Here is how to duplicate
1. Create folder "Test" on any domain-member server.
2. Ensure "Everyone" group has either no rights, or at least only these rights, to "Test" folder: Traverse folder / execute file, Read attributes, Read extended attributes, and Read permissions
3. Assign Authenticated Users these rights to the "Test" folder: Traverse folder / execute file, Read attributes, Read extended attributes, and Read permissions
4. Create a subfolder like this: "Test\SubTest"
5. Assign Authenticated Users full rights to the "SubTest" folder only (not the "Test" parent)
6. Share "Test" folder as "TestShare" (the name is not important; I use TestShare here only to differentiate it from the actual folder name "Test")
7. Give Everyone share permissions Change and Read.
8. From a workstation, log on as a member of Domain Users that is NOT in Domain Admins or any other group having elevated rights to the Test folder (or downline) on the server housing the TestShare.
1. Open Windows Explorer and paste this into address bar, using your own server name: \\[ServerName]\TestShare\SubTest. (Can also just do Window-R and paste that UNC path into run window, then press Enter).

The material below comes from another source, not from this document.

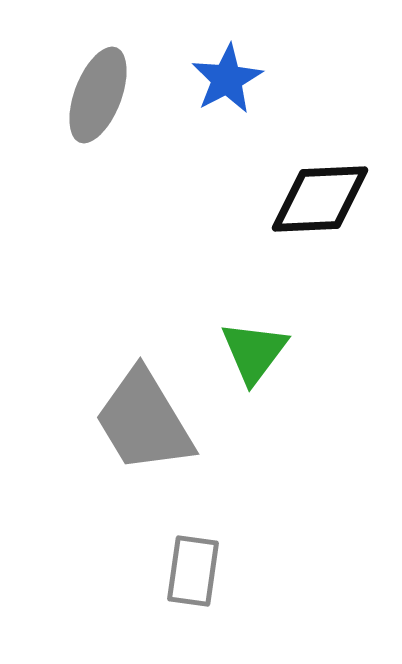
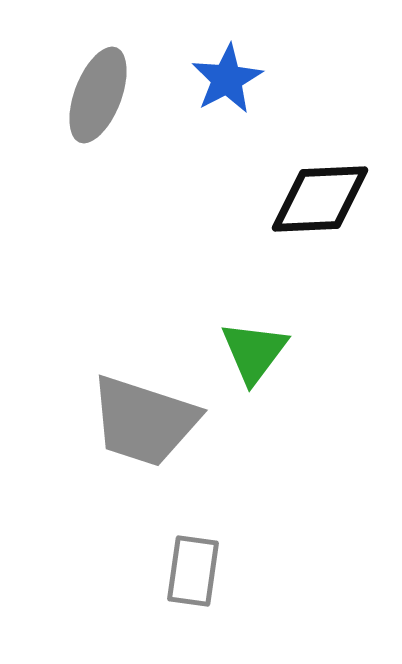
gray trapezoid: rotated 41 degrees counterclockwise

2. This should open [ServerName]\TestShare\SubTest.
3. Copy a text file from the workstation (Copy/Paste or drag-and drop) to that folder. This should succeed.
4. Now map any drive letter to \\[ServerName]\TestShare, either by net use or right-click Computer/Network & Map Network Drive.

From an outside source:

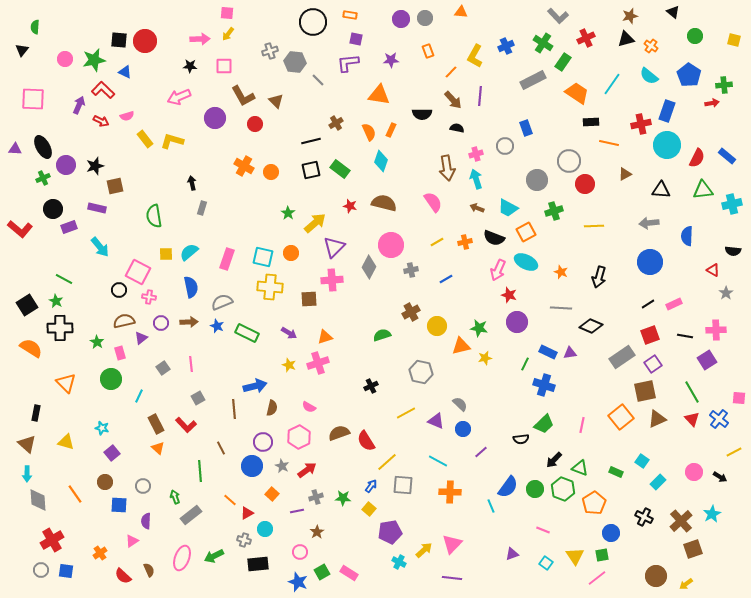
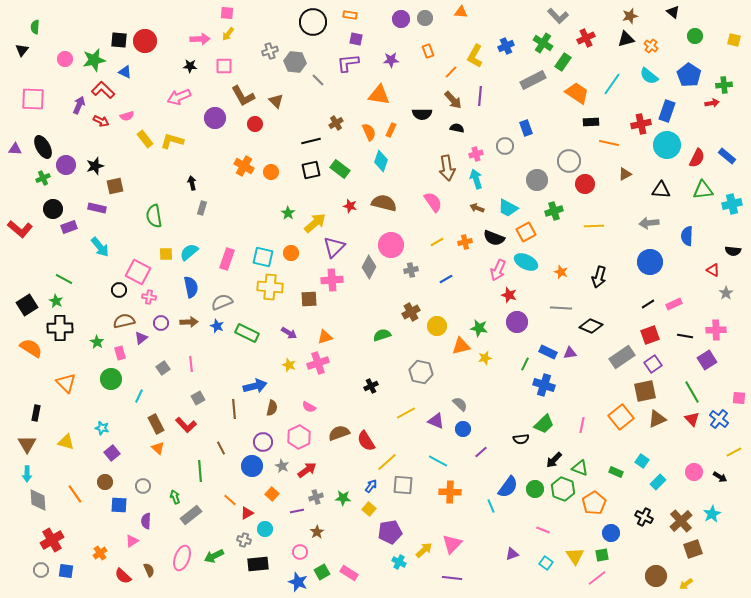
brown triangle at (27, 444): rotated 18 degrees clockwise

5. After the map completes, it will (correctly) generate an error indicating the driver letter is invalid. This is only because, once the drive is mapped, Windows Explorer then attempts to display the root, but the user has only the traverse-related rights above to the root. So ignore this error.

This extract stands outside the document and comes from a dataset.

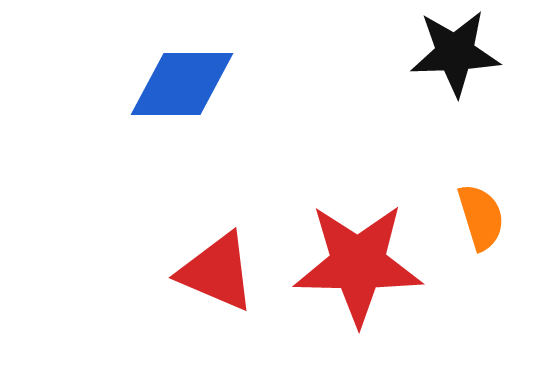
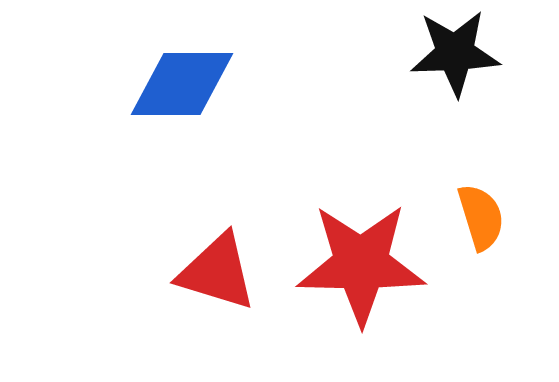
red star: moved 3 px right
red triangle: rotated 6 degrees counterclockwise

6. Instead, open Windows Explorer and paste this into address bar, using the driver letter just assigned: \\[DriveLetter]\SubTest.
7. This should open \\[DriveLetter]\SubTest, where you should see the first file you copied there previously.
8. Now try copying another file from the local computer to that subfolder. It should fail saying that [DriverLetter is invalid].
9. However, open the text file previously copied, make a change and save it, then re-open. You can see that you can change the file.
10.Open command prompt. Change to [DriveLetter], then dir to \SubTest. Enter dir > dri.txt. The text file is correctly created. Then del dir.txt. The text file is deleted. So the user retains full NTFS rights to the subfolder; it is only in the Windows Explorer environment that the user cannot copy to the subfolder when the parent is a drive letter instead of UNC path.
But now do this: map any drive letter to \\[ServerName]\TestShare\SubTest, either by net use or right-click Computer/Network & Map Network Drive. This should succeed. You can now copy files to/from the same folder via mapped drive--as long as the root of the mapped drive is an upline folder having at least List Folder Contents.
1. You can copy to (or create in or delete from) the subfolder when accessing it via its UNC path, even when the user is invoking traverse-only rights at some higher level to get to the folder
2. This also works if you map the drive directly to the subfolder having full rights, even though this also invokes traverse-only rights to get to the folder.
3. This does not work if the mapped drive letter points to the traverse-only folder itself, even though all the same NTFS rights exist identically throughout all three scenarios and even though the user can open and edit files inside the subfolder when mapped this way.
Do not limit create/delete/move access within Windows Explorer by parent folder rights when user has additive rights to the subfolder.